The foreclosure rate is close to what it was before the COVID-19 pandemic. There is also very clear evidence that ongoing financial pain is making it impossible for homeowners to keep up with payments. The inflation rate has been above the FED’s target rate of 2% since 2021. Residential electricity prices rose by almost 11% in 2022 and have risen an additional 4.2% so far this year. The resumption of student loan payments is likely to put further stress on homeowners who are already struggling to pay other bills. These factors could contribute to a continued rise in mortgage foreclosures as homeowners come to the end of their financial rope, especially since high mortgage loan rates make it difficult for homebuyers to enter the market and purchase a distressed home for sale. 
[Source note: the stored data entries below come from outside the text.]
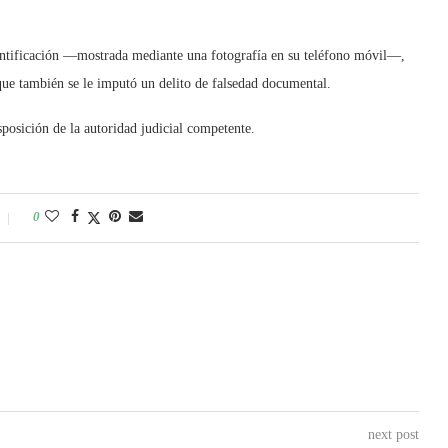
ntificación —mostrada mediante una fotografía en su teléfono móvil—,
 que también se le imputó un delito de falsedad documental.
isposición de la autoridad judicial competente.
0
next post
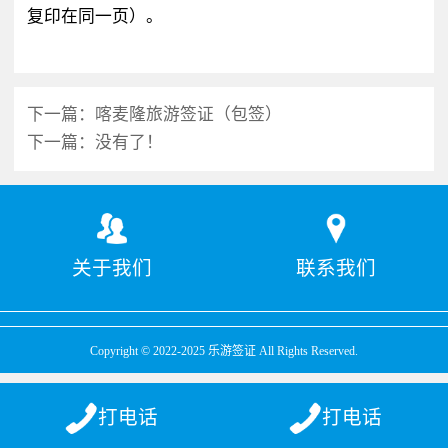
复印在同一页）。
下一篇：
喀麦隆旅游签证（包签）
下一篇：
没有了！
关于我们
联系我们
Copyright © 2022-2025 乐游签证 All Rights Reserved.
打电话
打电话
It should be noted that the foreclosure rate isn’t rising evenly throughout the United States. New York, New York; Chicago, Illinois; Houston, Texas; Los Angeles, California; and Philadelphia, Pennsylvania have the highest foreclosure start rates in the nation. Houston, Texas has the highest foreclosure rate in the nation, but Chicago’s current foreclosure start rate is 35% lower than it was in the second quarter of the year, an indication that the city’s market may be on track to normalization post-pandemic. Other cities that have seen a drop in foreclosure starts are Salt Lake City, Utah; Kansas City, Missouri; Columbus, Ohio; and Milwaukee, Wisconsin. New Jersey, South Carolina, and Delaware have the highest foreclosure rates in the United States, while Vermont, South Dakota, and Montana have the lowest rates. 
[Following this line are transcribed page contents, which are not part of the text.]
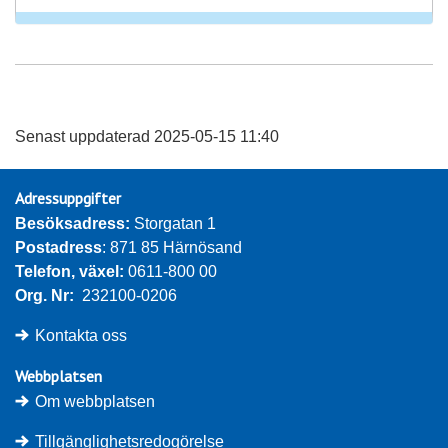
Senast uppdaterad 2025-05-15 11:40
Adressuppgifter
Besöksadress: 
Storgatan 1
Postadress
: 871 85 Härnösand
Telefon, växel: 
0611-800 00
Org. Nr:
232100-0206
Kontakta oss
Webbplatsen
Om webbplatsen
Tillgänglighetsredogörelse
Real estate experts note that the odds of a replay of the 2008 housing crash are slim. New financial regulations put in place after 2008 have largely eliminated mortgage loans with balloon payments that rose over time. These loans played a huge role in the 2008 housing market crash as borrowers who lost their jobs were suddenly unable to afford loan payments. Lenders have tightened their lending standards, so only strong borrowers can take out a mortgage loan. What’s more, residential home prices are strong thanks to a protracted housing shortage. Despite rising mortgage loan interest rates, there are still more interested homebuyers than there are homes for sale. 
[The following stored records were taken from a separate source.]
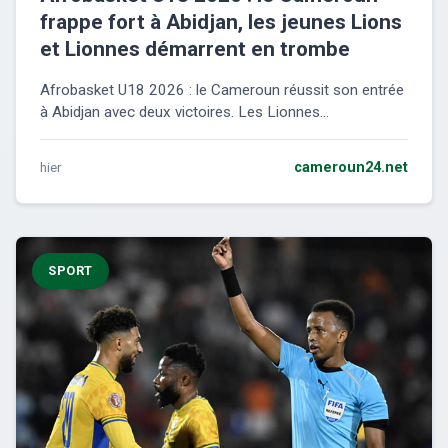
frappe fort à Abidjan, les jeunes Lions
et Lionnes démarrent en trombe
Afrobasket U18 2026 : le Cameroun réussit son entrée
à Abidjan avec deux victoires. Les Lionnes...
hier
cameroun24.net
SPORT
The foreclosure rate has risen significantly in the third quarter of the year. There is a very good chance that they will continue to rise in the last quarter of the year. While some foreclosures were simply delayed due to the mortgage payment moratorium, many current filings are a result of homeowners still struggling financially in the aftermath of the COVID-19 pandemic. The residential housing market has yet to feel the impact of the resumption of student loan repayments on homeowner wallets. Statistics from early 2021 show that nearly one in four people who bought a home in 2020 have student debt, an indication that many homeowners already struggling with rising costs will face further struggles starting in the last quarter of the year. The danger of a repeat of the 2008 housing crash is slim, and many cities are seeing a drop in new foreclosure filings, an indication that the residential real estate market in at least some areas of the United States is starting to return to normal. While lenders should have a plan in place for increased foreclosure filings, there is also reason for cautious optimism as there is a chance the market could normalize in the near future.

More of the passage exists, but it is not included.